Nathalie Normandeau perd son micro à la station de radio BLVD 102,1.

Pas de radio pour Nathalie Normandeau cet automne

Nathalie Normandeau ne sera pas de retour à la radio cet automne. L’ex-politicienne devenue animatrice veut maintenant «concentrer ses énergies» à sa défense devant la cour et à la rédaction d’un livre sur son histoire.

La décision de retirer l’émission «Nathalie le midi» des ondes de la station BLVD 102,1 a été prise d’un commun accord, indiquent la station et l’animatrice.

Dans un communiqué publié jeudi, le directeur de la programmation Claude-Éric Girard explique que la fin de cette émission d’affaires publiques «nous permet de compléter à 100 % notre virage musical». BLVD 102,1 confie la barre de son émission du midi à Martin Dalair, qui animera le Rock Show. 

De son côté, Nathalie Normandeau indique qu’elle quitte son poste en «excellents termes» avec ses patrons de Leclerc Communication et que c’est une décision «gagnant-gagnant». «Ils m’ont embauchée à un moment où c’était très difficile, six mois après mon arrestation. Ça prenait beaucoup d’audace de la part d’un employeur», juge-t-elle. 

Les derniers sondages Numeris, en mai, n’ont pas été des plus réjouissants pour BLVD. L’émission de Nathalie Normandeau n’a pas réussi à se hisser parmi les cinq émissions du midi les plus écoutées à Québec. Mais Mme Normandeau affirme qu’il ne s’agit pas d’un facteur déterminant. «Mon objectif, c’est de prendre un pas de recul, pour mieux rebondir. J’ai besoin de toute mon énergie. Les sondages, c’est relatif dans la balance. J’ai quelque chose de plus important que ça à régler», raconte-t-elle. 

L’important, explique la femme de 51 ans, c’est de «réhabiliter la personne que je suis». Depuis qu’elle a été arrêtée en mars 2016 par l’Unité permanente anticorruption (UPAC) et accusée de corruption, Mme Normandeau n’a jamais pu livrer sa version des faits.

«J’ai besoin de coucher sur papier toute mon histoire. C’est important que les gens sachent ce qui s’est passé. C’est mon intégrité qui a été frappée de plein fouet», fait-elle valoir. Mme Normandeau souhaite livrer les détails de son arrestation et défendre la façon dont elle a pris ses décisions comme ministre. 

Aucune date de parution n’est prévue pour ce livre, car Mme Normandeau attend toujours la fin des procédures judiciaires. 

L’animatrice fait face à des accusations de complot, de corruption, de fraude et d’abus de confiance. Son procès est pour le moment suspendu, le temps que la Cour suprême statue sur la nécessité ou non pour la journaliste de Radio-Canada Marie-Maude Denis de dévoiler ses sources dans cette affaire. Cette décision devrait être rendue à l’automne. 

Mme Normandeau n’en peut plus des délais qui s’accumulent. «C’est lourd. Ma vie est en sursis.» Ses avocats envisagent de formuler une autre requête en arrêt du processus en vertu de l’arrêt Jordan, mais l’ex-politicienne préférerait aller au fond des choses. «Je veux pouvoir m’exprimer devant un juge.»

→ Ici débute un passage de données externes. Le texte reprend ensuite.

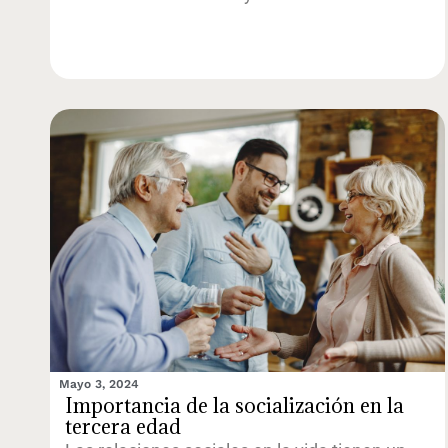
Mayo 3, 2024
Importancia de la socialización en la
tercera edad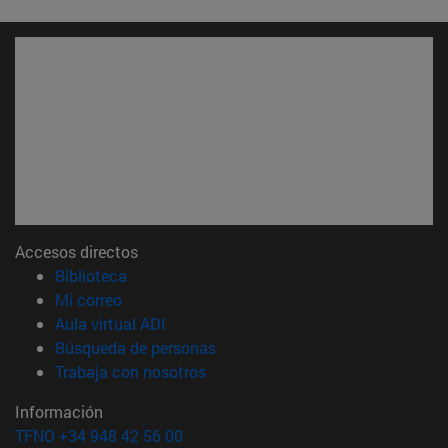
Accesos directos
(abre en nueva ventana)
Biblioteca
(abre en nueva ventana)
Mi correo
(abre en nueva ventana)
Aula virtual ADI
(abre en nueva ventana)
Búsqueda de personas
(abre en nueva ventana)
Trabaja con nosotros
Información
TFNO +34 948 42 56 00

Nathalie Normandeau, qui a été vice-première ministre du Québec sous les libéraux de Jean Charest, a quitté la politique en 2011. Elle a commencé sa carrière d’animatrice radio en 2015 au FM93, mais cette station l’a remerciée immédiatement après son arrestation en 2016.

Elle a par la suite retrouvé un micro à BLVD. «J’ai adoré la radio. J’ai eu la chance de progresser à la vitesse grand V. Et l’objectif ultime, ce serait de retrouver un micro, quelque part au début 2020.»

Mais pas question toutefois de retourner en politique. Surtout que tous ses anciens collègues ont décidé de boycotter son émission de radio après son arrestation. «Je me suis sentie trahie. J’ai encore un goût amer dans la bouche par rapport à ça.»

Selon elle, les députés ont choisi de la condamner, comme l’a fait le «tribunal populaire», au lieu de respecter le principe de présomption d’innocence. «C’est lâche. C’est indigne de notre démocratie.» Depuis un an toutefois, certains députés avaient accepté de lui accorder des entrevues.